■ TASK TO COMPLETE
Only the lines below from the one containing "I need the location" through the one containing "List all visible components with their bboxes. Use [x0,y0,x1,y1]" belong in the answer, set down exactly, with the pictures left out.

(EXERCISE MATERIALS Opens)

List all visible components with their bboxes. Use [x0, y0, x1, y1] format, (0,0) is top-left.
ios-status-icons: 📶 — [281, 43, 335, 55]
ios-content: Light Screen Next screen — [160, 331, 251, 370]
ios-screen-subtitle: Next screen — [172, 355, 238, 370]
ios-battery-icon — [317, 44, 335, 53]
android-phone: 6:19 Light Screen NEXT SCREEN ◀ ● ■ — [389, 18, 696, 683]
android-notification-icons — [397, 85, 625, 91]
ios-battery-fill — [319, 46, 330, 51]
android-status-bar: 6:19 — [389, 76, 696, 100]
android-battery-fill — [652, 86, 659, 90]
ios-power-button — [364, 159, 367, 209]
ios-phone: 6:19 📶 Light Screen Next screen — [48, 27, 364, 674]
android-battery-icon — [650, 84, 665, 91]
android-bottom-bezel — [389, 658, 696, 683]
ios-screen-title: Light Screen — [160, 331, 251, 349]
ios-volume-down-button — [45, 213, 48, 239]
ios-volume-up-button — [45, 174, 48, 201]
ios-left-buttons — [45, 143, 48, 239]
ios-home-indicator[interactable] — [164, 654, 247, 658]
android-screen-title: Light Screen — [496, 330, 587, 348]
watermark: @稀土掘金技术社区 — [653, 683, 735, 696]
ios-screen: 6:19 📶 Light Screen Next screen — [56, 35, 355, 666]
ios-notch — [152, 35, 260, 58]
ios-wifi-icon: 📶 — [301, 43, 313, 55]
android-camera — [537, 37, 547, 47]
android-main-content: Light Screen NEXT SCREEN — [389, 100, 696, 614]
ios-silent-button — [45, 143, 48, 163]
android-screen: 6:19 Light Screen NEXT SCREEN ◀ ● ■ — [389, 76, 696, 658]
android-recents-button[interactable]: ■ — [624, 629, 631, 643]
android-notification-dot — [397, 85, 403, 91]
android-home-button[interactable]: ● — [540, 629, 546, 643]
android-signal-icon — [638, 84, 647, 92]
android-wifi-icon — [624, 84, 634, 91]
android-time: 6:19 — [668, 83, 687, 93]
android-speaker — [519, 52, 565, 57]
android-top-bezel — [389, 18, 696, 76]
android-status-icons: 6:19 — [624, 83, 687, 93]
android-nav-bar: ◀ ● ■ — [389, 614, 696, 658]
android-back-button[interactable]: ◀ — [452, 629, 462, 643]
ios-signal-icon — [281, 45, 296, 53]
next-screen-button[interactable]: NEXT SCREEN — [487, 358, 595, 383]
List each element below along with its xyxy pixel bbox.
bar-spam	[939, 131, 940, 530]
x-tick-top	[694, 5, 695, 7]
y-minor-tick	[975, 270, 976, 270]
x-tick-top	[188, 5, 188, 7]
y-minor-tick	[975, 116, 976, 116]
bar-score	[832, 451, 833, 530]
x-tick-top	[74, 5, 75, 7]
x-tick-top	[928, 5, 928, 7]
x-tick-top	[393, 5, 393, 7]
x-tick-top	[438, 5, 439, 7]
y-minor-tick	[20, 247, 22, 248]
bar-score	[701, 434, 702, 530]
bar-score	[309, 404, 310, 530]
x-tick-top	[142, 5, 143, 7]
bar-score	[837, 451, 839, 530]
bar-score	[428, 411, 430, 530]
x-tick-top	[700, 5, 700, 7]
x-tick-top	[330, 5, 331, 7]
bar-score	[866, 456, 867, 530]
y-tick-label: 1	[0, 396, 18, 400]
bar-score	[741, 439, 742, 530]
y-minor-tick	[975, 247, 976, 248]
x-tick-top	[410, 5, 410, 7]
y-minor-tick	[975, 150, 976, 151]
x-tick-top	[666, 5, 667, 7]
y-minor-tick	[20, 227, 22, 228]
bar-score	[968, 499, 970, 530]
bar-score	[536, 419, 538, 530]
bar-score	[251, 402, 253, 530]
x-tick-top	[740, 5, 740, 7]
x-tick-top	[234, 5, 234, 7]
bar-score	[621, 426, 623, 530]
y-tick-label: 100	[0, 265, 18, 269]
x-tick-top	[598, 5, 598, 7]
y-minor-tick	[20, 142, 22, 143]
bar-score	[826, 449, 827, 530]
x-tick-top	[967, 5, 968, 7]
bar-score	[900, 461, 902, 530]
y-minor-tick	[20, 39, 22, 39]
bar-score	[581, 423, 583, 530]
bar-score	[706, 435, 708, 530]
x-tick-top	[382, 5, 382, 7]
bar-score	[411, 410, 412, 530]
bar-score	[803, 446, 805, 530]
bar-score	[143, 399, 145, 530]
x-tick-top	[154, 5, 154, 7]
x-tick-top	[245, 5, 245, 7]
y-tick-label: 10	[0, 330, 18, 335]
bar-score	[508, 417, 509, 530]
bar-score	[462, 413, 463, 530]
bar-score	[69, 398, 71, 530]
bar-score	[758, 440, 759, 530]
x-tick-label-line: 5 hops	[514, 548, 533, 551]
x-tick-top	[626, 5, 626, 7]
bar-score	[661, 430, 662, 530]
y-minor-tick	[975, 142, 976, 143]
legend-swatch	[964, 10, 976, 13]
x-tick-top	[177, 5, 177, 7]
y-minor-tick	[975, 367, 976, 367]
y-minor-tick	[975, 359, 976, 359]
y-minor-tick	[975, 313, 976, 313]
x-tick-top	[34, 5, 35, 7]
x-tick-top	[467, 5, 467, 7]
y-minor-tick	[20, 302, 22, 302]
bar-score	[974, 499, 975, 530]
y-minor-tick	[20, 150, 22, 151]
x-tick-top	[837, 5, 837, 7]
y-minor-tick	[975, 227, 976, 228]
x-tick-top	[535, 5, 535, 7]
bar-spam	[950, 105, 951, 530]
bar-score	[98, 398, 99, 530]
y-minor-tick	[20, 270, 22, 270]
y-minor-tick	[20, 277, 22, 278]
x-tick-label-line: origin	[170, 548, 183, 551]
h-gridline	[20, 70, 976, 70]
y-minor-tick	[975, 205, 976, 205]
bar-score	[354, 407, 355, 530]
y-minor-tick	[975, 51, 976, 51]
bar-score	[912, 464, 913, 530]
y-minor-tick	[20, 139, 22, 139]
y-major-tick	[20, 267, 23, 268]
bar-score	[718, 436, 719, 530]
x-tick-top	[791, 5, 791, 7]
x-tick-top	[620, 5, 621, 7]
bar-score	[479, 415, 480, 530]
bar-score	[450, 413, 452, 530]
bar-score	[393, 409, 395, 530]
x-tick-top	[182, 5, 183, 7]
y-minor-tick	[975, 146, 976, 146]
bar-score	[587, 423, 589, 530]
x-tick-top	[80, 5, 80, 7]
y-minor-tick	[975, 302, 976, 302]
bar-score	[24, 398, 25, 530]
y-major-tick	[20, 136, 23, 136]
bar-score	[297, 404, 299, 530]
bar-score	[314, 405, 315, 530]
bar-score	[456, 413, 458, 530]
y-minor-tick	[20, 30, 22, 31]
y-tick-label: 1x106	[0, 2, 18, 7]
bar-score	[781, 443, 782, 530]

(EXERCISE MATERIALS Closes)
(EXERCISE MATERIALS Opens)

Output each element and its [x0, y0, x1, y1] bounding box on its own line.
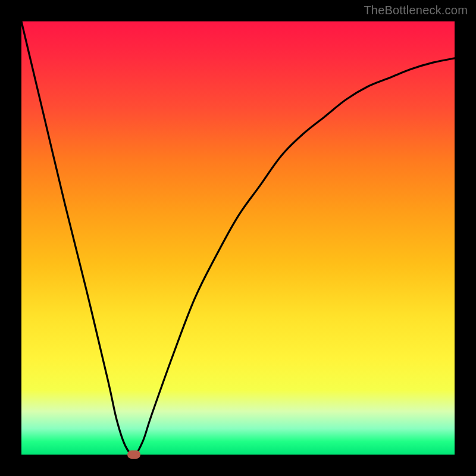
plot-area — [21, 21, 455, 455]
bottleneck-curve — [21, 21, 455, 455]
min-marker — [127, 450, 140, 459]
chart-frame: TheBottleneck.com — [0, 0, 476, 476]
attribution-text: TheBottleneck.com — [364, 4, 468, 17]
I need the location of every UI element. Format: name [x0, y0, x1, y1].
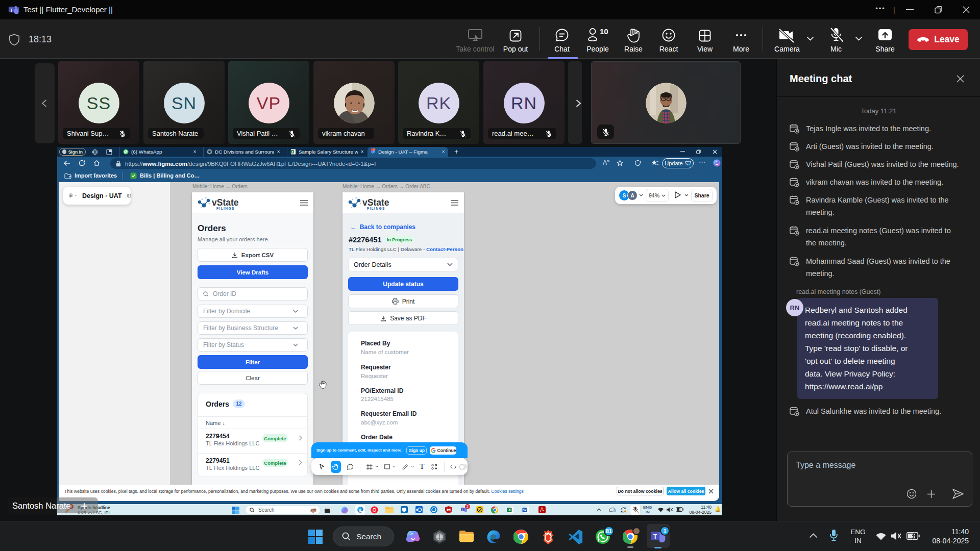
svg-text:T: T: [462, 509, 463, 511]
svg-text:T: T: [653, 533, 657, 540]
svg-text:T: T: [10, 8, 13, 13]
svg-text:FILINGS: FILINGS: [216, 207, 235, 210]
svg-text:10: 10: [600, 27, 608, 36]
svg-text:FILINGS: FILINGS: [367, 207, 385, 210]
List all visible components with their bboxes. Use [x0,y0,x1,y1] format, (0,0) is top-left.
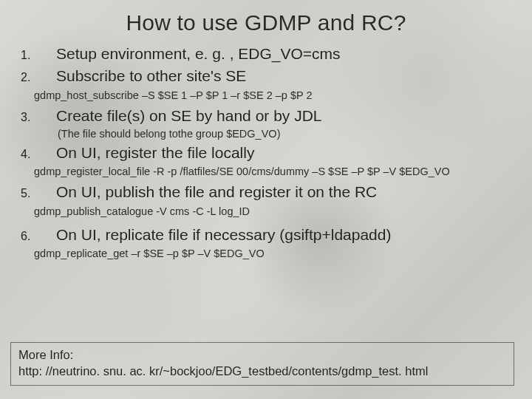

(EXERCISE MATERIALS Closes)

■ SOLUTION FOR THIS PROBLEM
I need the location of every UI element. Format: name [x0, y0, x1, y1].
svg-text:T: T: [462, 509, 463, 511]
svg-text:T: T: [653, 533, 657, 540]
svg-text:T: T: [10, 8, 13, 13]
svg-text:FILINGS: FILINGS: [216, 207, 235, 210]
svg-text:10: 10: [600, 27, 608, 36]
svg-text:FILINGS: FILINGS: [367, 207, 385, 210]
List all visible components with their bboxes. Use [x0,y0,x1,y1] format, (0,0) is top-left.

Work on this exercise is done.